» PROBLEM STATEMENT: Would you please return all of the entries below exactly as shown?

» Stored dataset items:
-.-.-
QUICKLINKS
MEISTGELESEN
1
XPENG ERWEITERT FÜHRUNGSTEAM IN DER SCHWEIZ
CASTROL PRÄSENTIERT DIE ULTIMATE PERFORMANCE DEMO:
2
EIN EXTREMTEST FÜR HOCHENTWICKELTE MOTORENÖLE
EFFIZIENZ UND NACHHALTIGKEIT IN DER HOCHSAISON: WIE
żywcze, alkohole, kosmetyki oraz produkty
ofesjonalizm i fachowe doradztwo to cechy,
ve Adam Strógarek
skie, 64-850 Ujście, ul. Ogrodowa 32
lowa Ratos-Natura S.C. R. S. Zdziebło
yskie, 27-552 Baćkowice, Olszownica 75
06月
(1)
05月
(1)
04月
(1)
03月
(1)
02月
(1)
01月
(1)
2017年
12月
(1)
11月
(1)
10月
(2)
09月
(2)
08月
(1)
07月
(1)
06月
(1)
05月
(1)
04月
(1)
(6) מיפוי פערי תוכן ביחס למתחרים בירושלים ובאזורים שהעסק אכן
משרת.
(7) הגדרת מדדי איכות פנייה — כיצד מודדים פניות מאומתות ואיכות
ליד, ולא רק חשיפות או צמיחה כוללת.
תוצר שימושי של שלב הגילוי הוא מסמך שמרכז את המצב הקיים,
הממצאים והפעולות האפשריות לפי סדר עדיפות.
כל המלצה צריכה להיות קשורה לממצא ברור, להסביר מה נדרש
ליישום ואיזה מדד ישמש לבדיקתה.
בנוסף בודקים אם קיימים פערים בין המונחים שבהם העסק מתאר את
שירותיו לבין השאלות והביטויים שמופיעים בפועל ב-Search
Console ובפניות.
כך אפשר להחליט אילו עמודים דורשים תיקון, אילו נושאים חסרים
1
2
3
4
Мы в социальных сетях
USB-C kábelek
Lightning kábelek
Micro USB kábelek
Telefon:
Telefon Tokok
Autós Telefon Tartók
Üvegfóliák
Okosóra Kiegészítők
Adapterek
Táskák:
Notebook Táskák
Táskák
-.-.-
» EXERCISE RESPONSE:
QUICKLINKS
MEISTGELESEN
1
XPENG ERWEITERT FÜHRUNGSTEAM IN DER SCHWEIZ
CASTROL PRÄSENTIERT DIE ULTIMATE PERFORMANCE DEMO:
2
EIN EXTREMTEST FÜR HOCHENTWICKELTE MOTORENÖLE
EFFIZIENZ UND NACHHALTIGKEIT IN DER HOCHSAISON: WIE
żywcze, alkohole, kosmetyki oraz produkty
ofesjonalizm i fachowe doradztwo to cechy,
ve Adam Strógarek
skie, 64-850 Ujście, ul. Ogrodowa 32
lowa Ratos-Natura S.C. R. S. Zdziebło
yskie, 27-552 Baćkowice, Olszownica 75
06月
(1)
05月
(1)
04月
(1)
03月
(1)
02月
(1)
01月
(1)
2017年
12月
(1)
11月
(1)
10月
(2)
09月
(2)
08月
(1)
07月
(1)
06月
(1)
05月
(1)
04月
(1)
(6) מיפוי פערי תוכן ביחס למתחרים בירושלים ובאזורים שהעסק אכן
משרת.
(7) הגדרת מדדי איכות פנייה — כיצד מודדים פניות מאומתות ואיכות
ליד, ולא רק חשיפות או צמיחה כוללת.
תוצר שימושי של שלב הגילוי הוא מסמך שמרכז את המצב הקיים,
הממצאים והפעולות האפשריות לפי סדר עדיפות.
כל המלצה צריכה להיות קשורה לממצא ברור, להסביר מה נדרש
ליישום ואיזה מדד ישמש לבדיקתה.
בנוסף בודקים אם קיימים פערים בין המונחים שבהם העסק מתאר את
שירותיו לבין השאלות והביטויים שמופיעים בפועל ב-Search
Console ובפניות.
כך אפשר להחליט אילו עמודים דורשים תיקון, אילו נושאים חסרים
1
2
3
4
Мы в социальных сетях
USB-C kábelek
Lightning kábelek
Micro USB kábelek
Telefon:
Telefon Tokok
Autós Telefon Tartók
Üvegfóliák
Okosóra Kiegészítők
Adapterek
Táskák:
Notebook Táskák
Táskák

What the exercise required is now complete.